**Your task**
How many lines in the records below contain the word "iulie"? Reply with that number only.
------------------------------------------------------------------------
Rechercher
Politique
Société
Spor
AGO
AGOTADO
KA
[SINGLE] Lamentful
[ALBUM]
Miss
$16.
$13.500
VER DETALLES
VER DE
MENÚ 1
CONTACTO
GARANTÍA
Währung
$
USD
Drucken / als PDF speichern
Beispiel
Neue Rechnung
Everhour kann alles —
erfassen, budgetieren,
------------------------------------------------------------------------
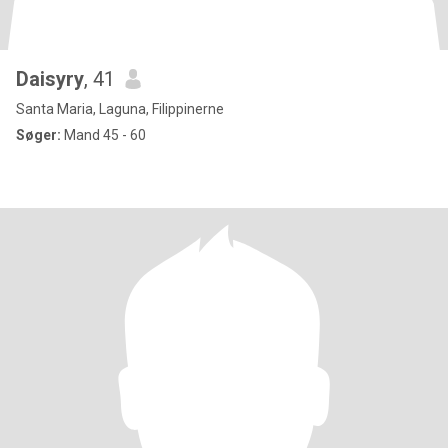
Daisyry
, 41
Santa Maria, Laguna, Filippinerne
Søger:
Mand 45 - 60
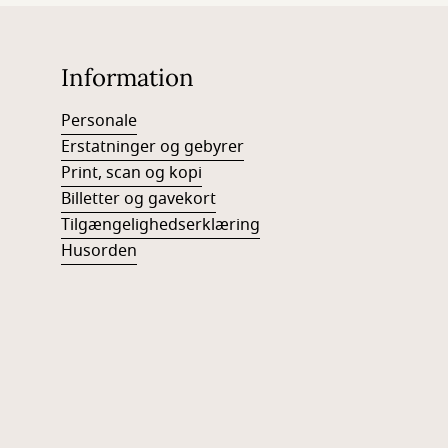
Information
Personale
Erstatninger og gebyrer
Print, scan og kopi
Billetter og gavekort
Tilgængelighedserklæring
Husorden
------------------------------------------------------------------------
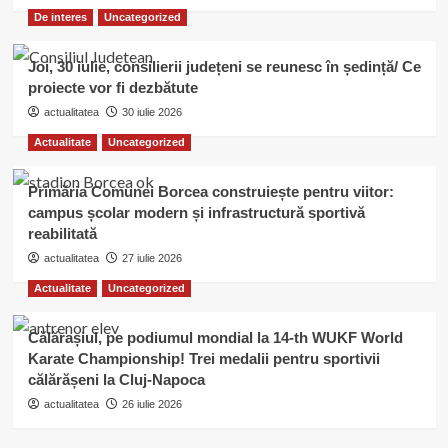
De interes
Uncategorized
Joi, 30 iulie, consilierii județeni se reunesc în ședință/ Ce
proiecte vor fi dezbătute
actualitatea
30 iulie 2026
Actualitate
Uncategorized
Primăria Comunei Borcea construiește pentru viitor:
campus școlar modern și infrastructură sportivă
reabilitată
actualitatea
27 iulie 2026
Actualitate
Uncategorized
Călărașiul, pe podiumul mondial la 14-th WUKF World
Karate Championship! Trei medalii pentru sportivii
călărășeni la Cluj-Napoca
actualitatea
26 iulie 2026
------------------------------------------------------------------------
**Expected output**
4